We all know so much about the dramas of the 20th century, from the one that ended with the Treaty of Versailles to the one that ended with our parents’ divorce. Less familiar, but no less intense, were a handful of dramas that took place in three department stores in Midtown Manhattan, where a trio of remarkable women broke with tradition and took the helms of landmark stores: Bonwit Teller, Lord & Taylor, and Henri Bendel. In When Women Ran Fifth Avenue: Glamour and Power at the Dawn of American Fashion, Julie Satow tells their stories. Through them, Satow also charts the discovery of American designers, the birth of ready-to-wear, and the rise and fall of the department store as the palace of American retail.

The grand department store was a French idea. In 1838, Le Bon Marché opened in Paris with stained-glass ceilings and sweeping staircases. The concept jumped the Atlantic in 1862 when the world’s largest, most opulent store opened in Lower Manhattan. The Palace dealt in such luxe that in a single summer First Lady and compulsive shopper Mary Todd Lincoln’s bill came to half a million of today’s dollars. As other department stores sprang up, customers flocked to emporiums where they could buy clothes, bed linens, pianos, porcelain, and pets all under a single, soaring roof.

The 20th century brought the Roaring 20s and flappers flush with cash. It also brought the Great Depression. Business dried up and the stores that survived the 1929 crash felt weary and neglected. Cue our three heroines: Hortense Odlum, Dorothy Shaver, and Geraldine Stutz. Hortense was named president of Bonwit Teller in 1934. Dorothy climbed the ranks to Lord & Taylor’s top job in 1945, and Geraldine arrived at Henri Bendel’s as president in 1957. Over these decades, they transformed their stores, tackling advertising, employee management, design, customer relations, and, above all, the merchandise itself.

Hortense Odlum, of Bonwit Teller, brought quality to America.

They inherited clothing racks filled with cheap knockoffs of Paris originals and poor-quality dresses mass-produced in the Garment District. Hortense went straight to the Seventh Avenue manufacturers, who grudgingly filled her orders for simple, tailored clothes made of good fabrics. Meanwhile, she designed new departments for the customers she envisioned. When the merchandise met the marketing, Hortense’s instincts, like all her many innovations, proved very profitably on target. Quality had come to America.

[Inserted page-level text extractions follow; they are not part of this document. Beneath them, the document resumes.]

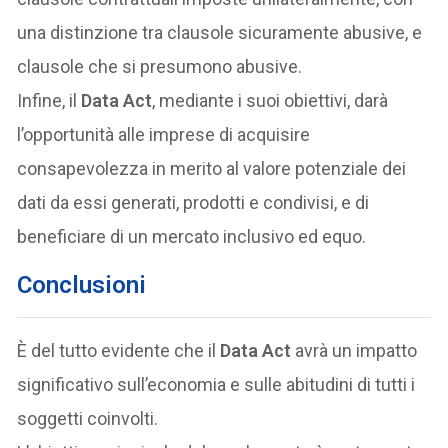
una distinzione tra clausole sicuramente abusive, e
clausole che si presumono abusive.
Infine, il
Data Act
, mediante i suoi obiettivi, darà
l’opportunità alle imprese di acquisire
consapevolezza in merito al valore potenziale dei
dati da essi generati, prodotti e condivisi, e di
beneficiare di un mercato inclusivo ed equo.
Conclusioni
È del tutto evidente che il
Data Act
avrà un impatto
significativo sull’economia e sulle abitudini di tutti i
soggetti coinvolti.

Dorothy’s climb at Lord & Taylor took her through many roles, each an opportunity to reshape the store. Her changes were bold, but none was as important as one that came with Word War II. The fall of Paris cut French designers off from the world, giving a fresh impetus to an idea Dorothy had pushed for years: the American Look. She opened a department exclusively for American designs. She created the annual Lord & Taylor Design Awards. Life magazine devoted a multi-page photo essay to the American Look, a phrase the store copyrighted. At last American designers, so long overlooked, took the lead in American retail.

Lord & Taylor’s Dorothy Shaver having lunch at her desk in New York.

At Henri Bendel, Geraldine virtually created the customers for her exclusive, expensive merchandise. She sold only sizes 0 to 6, describing her aesthetic as “dog-whistle fashion” that “only the thinnest and most sophisticated women would hear.” Her canny buyers scoured the world for unique and exotic merchandise. Geraldine also sent them to the backstreets of Europe in search of struggling talent. What they found was the new concept of prêt-à-porter, ready-to-wear designer fashion, in the hands of newcomers such as Sonia Rykiel, Kenzo Takada, Jean Muir, and Valentino. Henri Bendel brought their work to Manhattan’s chic-est, sveltest shoppers. Ready-to-wear soon became a staple of American clothing.

Satow writes with verve about these women’s careers, which turned their stores’ finances around, and with empathy about their private lives. She has a great eye for amusing and revealing details. She also tells the larger tale of the world that led to the rise of the department stores and to their downfall. Defeated by the retail onslaught of suburban malls and discount stores, Henri Bendel, Bonwit Teller, and Lord & Taylor are all gone now. In a final slap to the past from the present, the historic Bonwit Teller building was razed to make room for a new landmark for a new age: Trump Tower.